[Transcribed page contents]
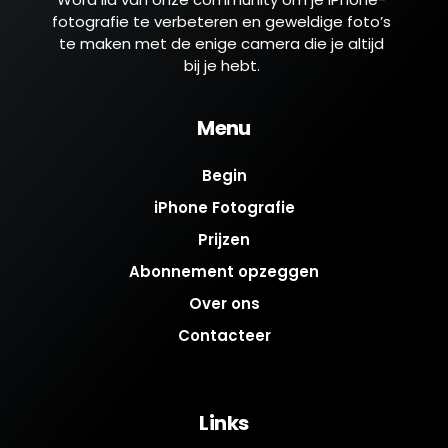
fotografie te verbeteren en geweldige foto’s
te maken met de enige camera die je altijd
bij je hebt.
Menu
Begin
iPhone Fotografie
Prijzen
Abonnement opzeggen
Over ons
Contacteer
Links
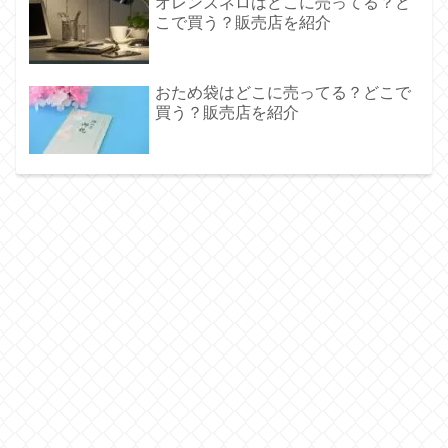
オレンズネロはどこに売ってる？ど
こで買う？販売店を紹介
おため袋はどこに売ってる？どこで
買う？販売店を紹介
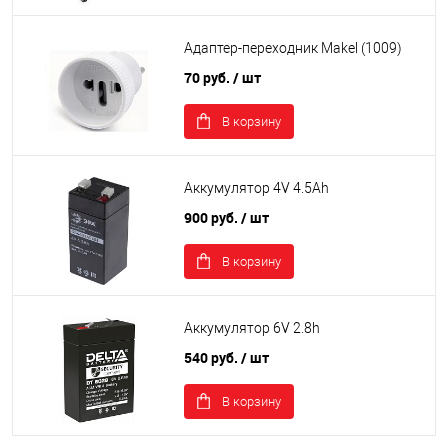
Адаптер-переходник Makel (1009)
70 руб.
/ шт
В корзину
Аккумулятор 4V 4.5Ah
900 руб.
/ шт
В корзину
Аккумулятор 6V 2.8h
540 руб.
/ шт
В корзину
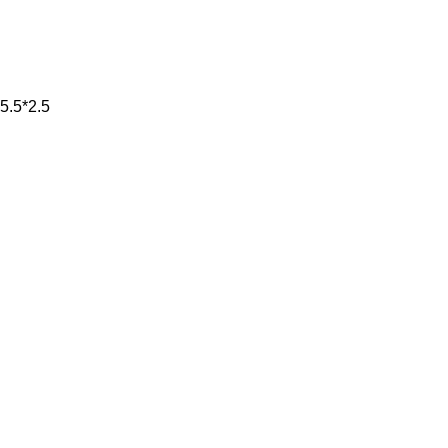
5.5*2.5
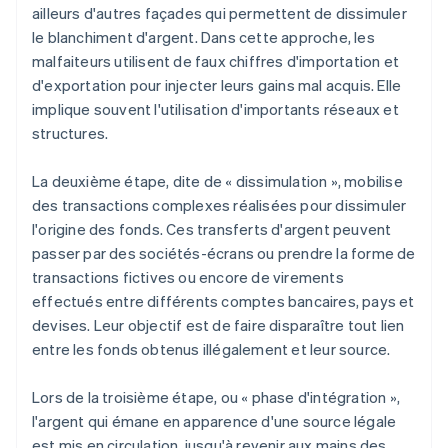
ailleurs d'autres façades qui permettent de dissimuler
le blanchiment d'argent. Dans cette approche, les
malfaiteurs utilisent de faux chiffres d'importation et
d'exportation pour injecter leurs gains mal acquis. Elle
implique souvent l'utilisation d'importants réseaux et
structures.
La deuxième étape, dite de « dissimulation », mobilise
des transactions complexes réalisées pour dissimuler
l'origine des fonds. Ces transferts d'argent peuvent
passer par des sociétés-écrans ou prendre la forme de
transactions fictives ou encore de virements
effectués entre différents comptes bancaires, pays et
devises. Leur objectif est de faire disparaître tout lien
entre les fonds obtenus illégalement et leur source.
Lors de la troisième étape, ou « phase d'intégration »,
l'argent qui émane en apparence d'une source légale
est mis en circulation, jusqu'à revenir aux mains des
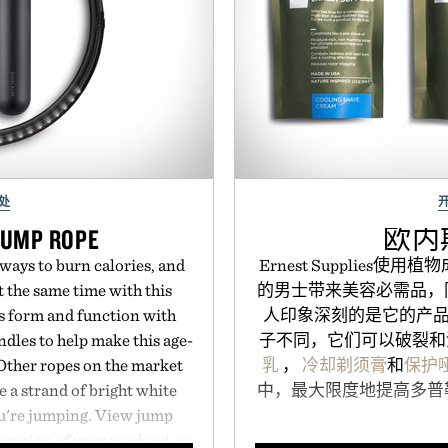
处
JUMP ROPE
欧内
 ways to burn calories, and
Ernest Supplie
t the same time with this
的男士带来美容必需品，
s form and function with
人印象深刻的是它的产品
dles to help make this age-
子不同，它们可以破裂和泄漏，E
Other ropes on the market
乳
，
冷却剃须膏
和
保护
e a strand of bright white
中，最大限度地提高多普
ou're jumping. View jump
duration of your workout as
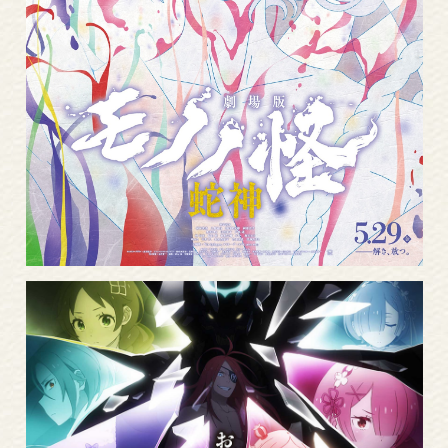
More
Read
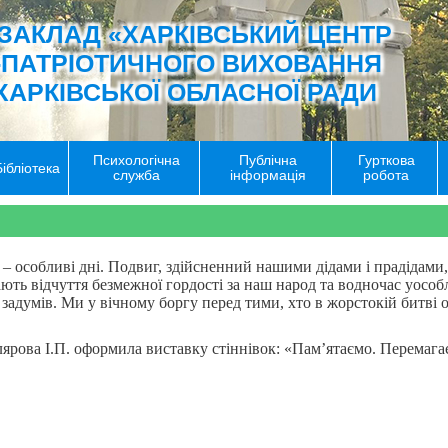
ЗАКЛАД «ХАРКІВСЬКИЙ ЦЕНТР
-ПАТРІОТИЧНОГО ВИХОВАННЯ
ХАРКІВСЬКОЇ ОБЛАСНОЇ РАДИ
Психологічна
Публічна
Гурткова
Бібліотека
служба
інформація
робота
 – особливі дні. Подвиг, здійсненний нашими дідами і прадідами,
ють відчуття безмежної гордості за наш народ та водночас уособ
і задумів. Ми у вічному боргу перед тими, хто в жорстокій битві
рова І.П. оформила виставку стіннівок: «Пам’ятаємо. Перемагаєм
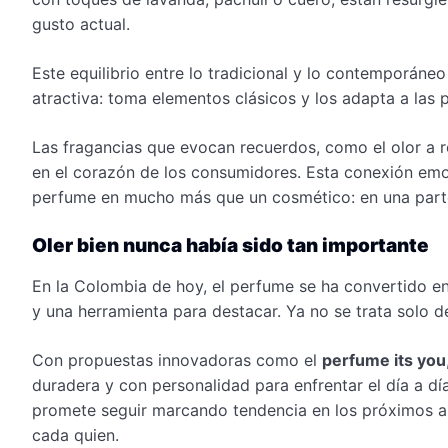
gusto actual.
Este equilibrio entre lo tradicional y lo contemporáne
atractiva: toma elementos clásicos y los adapta a las p
Las fragancias que evocan recuerdos, como el olor a r
en el corazón de los consumidores. Esta conexión emoci
perfume en mucho más que un cosmético: en una parte
Oler bien nunca había sido tan importante
En la Colombia de hoy, el perfume se ha convertido en
y una herramienta para destacar. Ya no se trata solo de
Con propuestas innovadoras como el
perfume its you
duradera y con personalidad para enfrentar el día a dí
promete seguir marcando tendencia en los próximos a
cada quien.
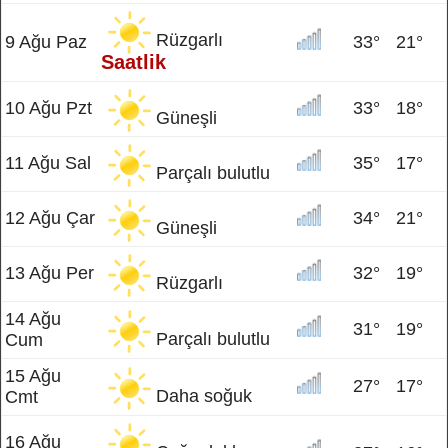
Rüzgarlı
9 Ağu Paz
33°
21°
Saatlik
10 Ağu Pzt
33°
18°
Güneşli
11 Ağu Sal
35°
17°
Parçalı bulutlu
12 Ağu Çar
34°
21°
Güneşli
13 Ağu Per
32°
19°
Rüzgarlı
14 Ağu
31°
19°
Parçalı bulutlu
Cum
15 Ağu
27°
17°
Daha soğuk
Cmt
16 Ağu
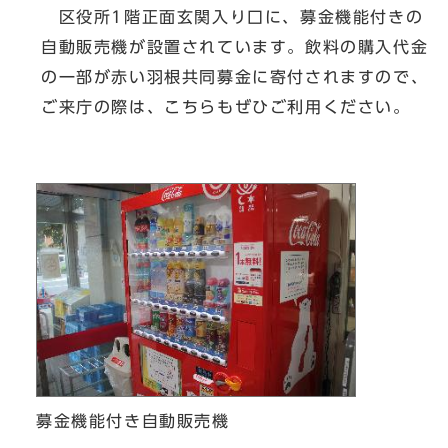
区役所1階正面玄関入り口に、募金機能付きの
自動販売機が設置されています。飲料の購入代金
の一部が赤い羽根共同募金に寄付されますので、
ご来庁の際は、こちらもぜひご利用ください。
募金機能付き自動販売機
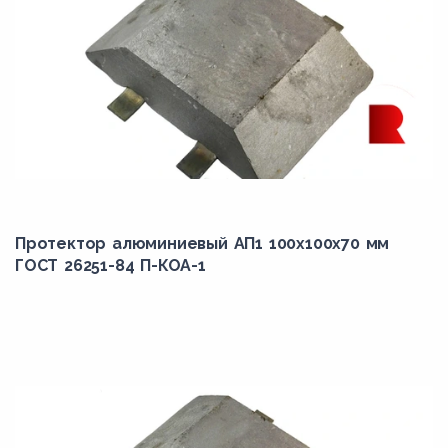
Протектор алюминиевый АП1 100х100х70 мм
ГОСТ 26251-84 П-КОА-1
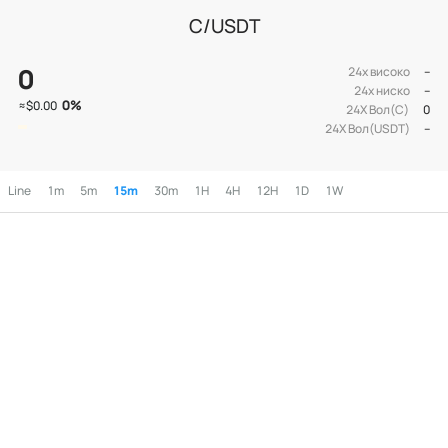
C/USDT
0
24х високо
--
24х ниско
--
0
%
≈
$0.00
24Х Вол(C)
0
24Х Вол(USDT)
--
Line
1m
5m
15m
30m
1H
4H
12H
1D
1W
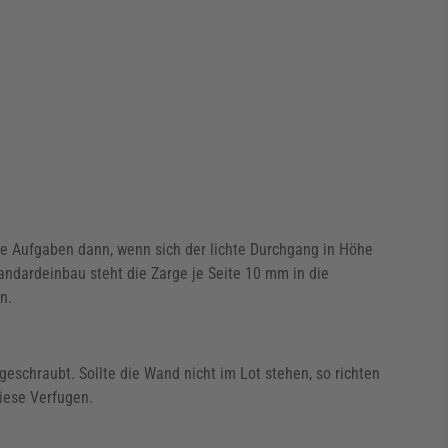
hre Aufgaben dann, wenn sich der lichte Durchgang in Höhe
andardeinbau steht die Zarge je Seite 10 mm in die
en.
schraubt. Sollte die Wand nicht im Lot stehen, so richten
iese Verfugen.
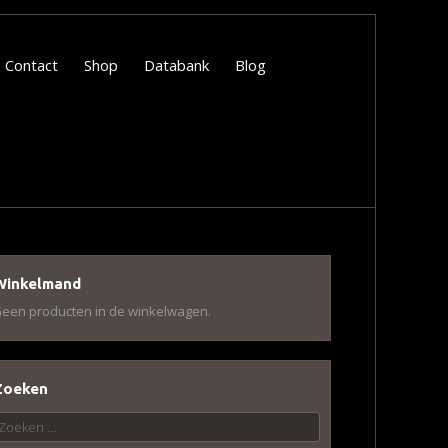
Contact
Shop
Databank
Blog
Winkelmand
een producten in de winkelwagen.
Zoeken
oeken
aar:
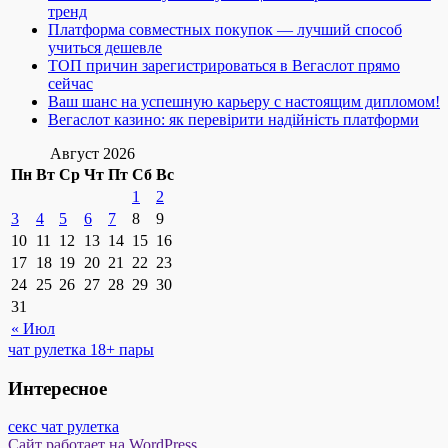
тренд
Платформа совместных покупок — лучший способ
учиться дешевле
ТОП причин зарегистрироваться в Вегаслот прямо
сейчас
Ваш шанс на успешную карьеру с настоящим дипломом!
Вегаслот казино: як перевірити надійність платформи
Август 2026
Пн
Вт
Ср
Чт
Пт
Сб
Вс
1
2
3
4
5
6
7
8
9
10
11
12
13
14
15
16
17
18
19
20
21
22
23
24
25
26
27
28
29
30
31
« Июл
чат рулетка 18+ пары
Интересное
секс чат рулетка
Сайт работает на WordPress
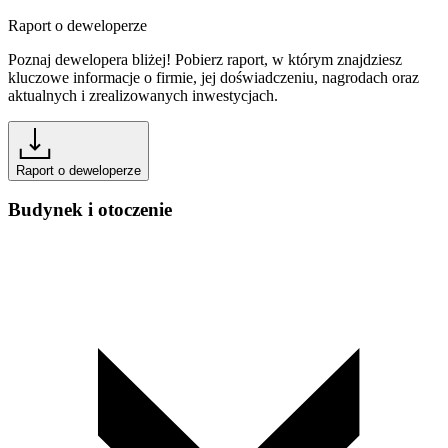
Raport o deweloperze
Poznaj dewelopera bliżej! Pobierz raport, w którym znajdziesz
kluczowe informacje o firmie, jej doświadczeniu, nagrodach oraz
aktualnych i zrealizowanych inwestycjach.
Raport o deweloperze
Budynek i otoczenie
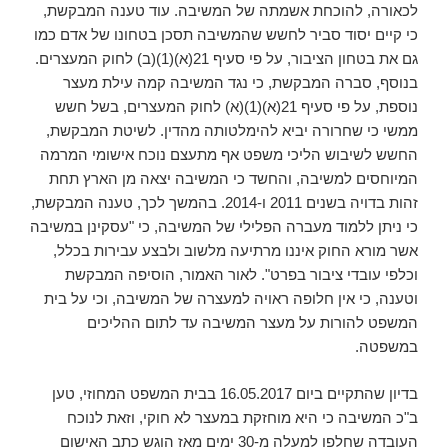
לכאורה, להוכחת אשמתה של המשיבה. עוד טענה המבקשת,
כי קיים יסוד סביר לחשש שהמשיבה תסכן בטחונו של אדם כמו
גם את בטחון הציבור, על פי סעיף 21(א)(1)(ב) לחוק המעצרים.
בנוסף, סברה המבקשת, כי נגד המשיבה קמה עילת מעצר
נוספת, על פי סעיף 21(א)(1)(א) לחוק המעצרים, בשל חשש
ממשי כי שחרורה יביא להימלטותה מהדין. לשיטת המבקשת,
החשש לשיבוש הליכי משפט אף מתעצם נוכח אישומי המרמה
המיוחסים למשיבה, והחשד כי המשיבה יצאה מן הארץ תחת
זהות בדויה בשנים 2011 ו-2014. בהמשך לכך, טענה המבקשת,
כי ניתן ללמוד מעברה הפלילי של המשיבה, כי "עסקינן במשיבה
אשר מורא החוק איננו מרתיעה מלשוב ולבצע עבירות בכלל,
וכלפי עובדי ציבור בפרט". לאור האמור, הוסיפה המבקשת
וטענה, כי אין חלופה ראויה למעצרה של המשיבה, וכי על בית
המשפט להורות על מעצר המשיבה עד לתום ההליכים
במשפטה.
בדיון שהתקיים ביום 16.05.2017 בבית המשפט המחוזי, טען
ב"כ המשיבה כי היא מוחזקת במעצר לא חוקי, וזאת לנוכח
העובדה שחלפו למעלה מ-30 ימים מאז הוגש כתב האישום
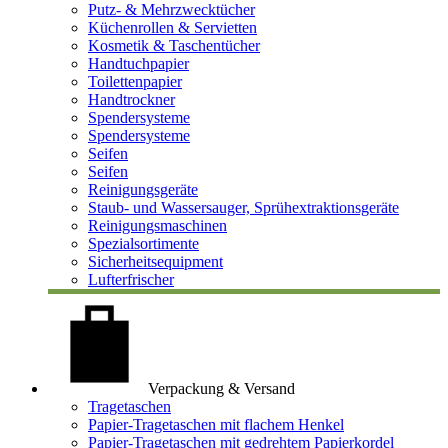
Putz- & Mehrzwecktücher
Küchenrollen & Servietten
Kosmetik & Taschentücher
Handtuchpapier
Toilettenpapier
Handtrockner
Spendersysteme
Spendersysteme
Seifen
Seifen
Reinigungsgeräte
Staub- und Wassersauger, Sprühextraktionsgeräte
Reinigungsmaschinen
Spezialsortimente
Sicherheitsequipment
Lufterfrischer
Verpackung & Versand
Tragetaschen
Papier-Tragetaschen mit flachem Henkel
Papier-Tragetaschen mit gedrehtem Papierkordel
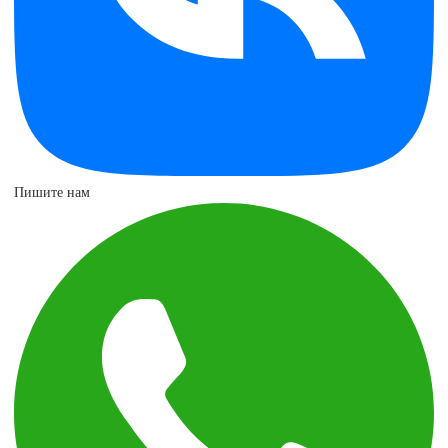
Пишите нам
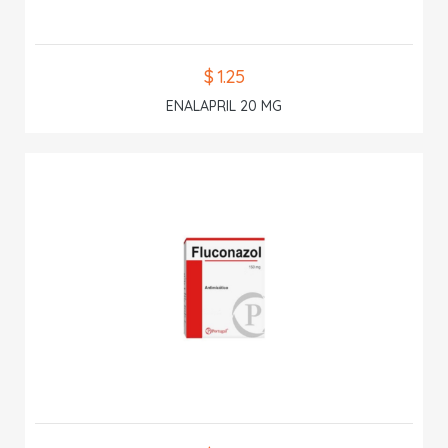
$ 1.25
ENALAPRIL 20 MG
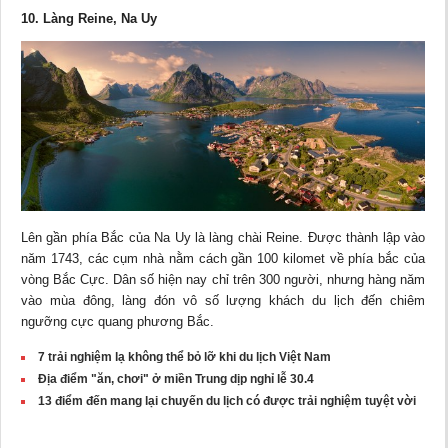
10. Làng Reine, Na Uy
Lên gần phía Bắc của Na Uy là làng chài Reine. Được thành lập vào
năm 1743, các cụm nhà nằm cách gần 100 kilomet về phía bắc của
vòng Bắc Cực. Dân số hiện nay chỉ trên 300 người, nhưng hàng năm
vào mùa đông, làng đón vô số lượng khách du lịch đến chiêm
ngưỡng cực quang phương Bắc.
7 trải nghiệm lạ không thể bỏ lỡ khi du lịch Việt Nam
Địa điểm "ăn, chơi" ở miền Trung dịp nghỉ lễ 30.4
13 điểm đến mang lại chuyến du lịch có được trải nghiệm tuyệt vời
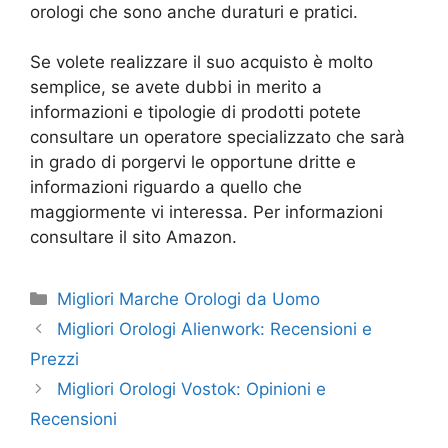
orologi che sono anche duraturi e pratici.
Se volete realizzare il suo acquisto è molto
semplice, se avete dubbi in merito a
informazioni e tipologie di prodotti potete
consultare un operatore specializzato che sarà
in grado di porgervi le opportune dritte e
informazioni riguardo a quello che
maggiormente vi interessa. Per informazioni
consultare il sito Amazon.
Categorie
Migliori Marche Orologi da Uomo
Migliori Orologi Alienwork: Recensioni e
Prezzi
Migliori Orologi Vostok: Opinioni e
Recensioni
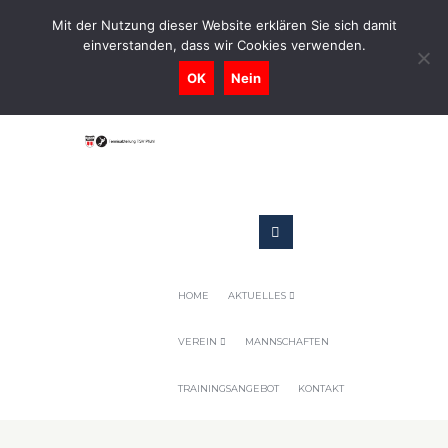
0731-9716400
Mit der Nutzung dieser Website erklären Sie sich damit
einverstanden, dass wir Cookies verwenden.
Geschaeftsstelle@tennis-tsv-pfuhl.de
OK
Nein
HOME
AKTUELLES
VEREIN
MANNSCHAFTEN
TRAININGSANGEBOT
KONTAKT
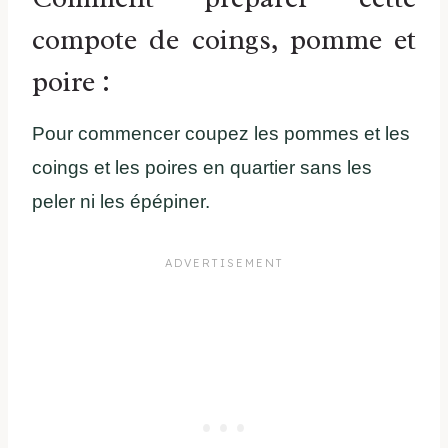
compote de coings, pomme et
poire :
Pour commencer coupez les pommes et les
coings et les poires en quartier sans les
peler ni les épépiner.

_EXERCISE REQUIREMENTS_
Starting from the records above, copy each line where the string "phía" is found.

_RESULT OF THIS TASK_
Lên gần phía Bắc của Na Uy là làng chài Reine. Được thành lập vào
năm 1743, các cụm nhà nằm cách gần 100 kilomet về phía bắc của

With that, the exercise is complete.